Task instructions -
Where an entry below contains an image, skip the image and reproduce the rest exactly.

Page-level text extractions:
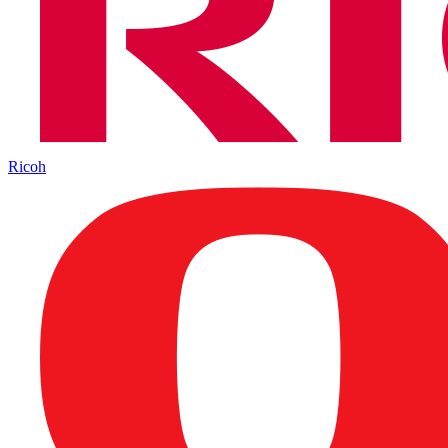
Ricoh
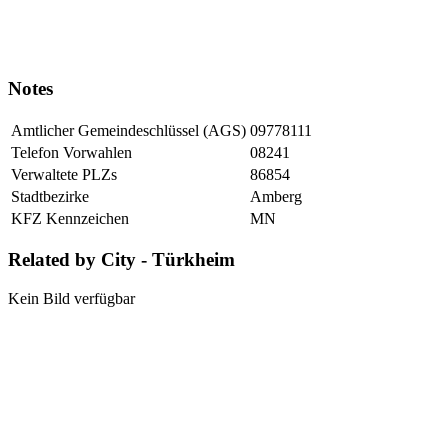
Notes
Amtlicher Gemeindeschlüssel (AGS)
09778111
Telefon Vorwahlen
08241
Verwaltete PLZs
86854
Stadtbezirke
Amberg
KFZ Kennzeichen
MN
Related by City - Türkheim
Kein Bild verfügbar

Task solution -
Ricoh
Notes
Amtlicher Gemeindeschlüssel (AGS)
09778111
Telefon Vorwahlen
08241
Verwaltete PLZs
86854
Stadtbezirke
Amberg
KFZ Kennzeichen
MN
Related by City - Türkheim
Kein Bild verfügbar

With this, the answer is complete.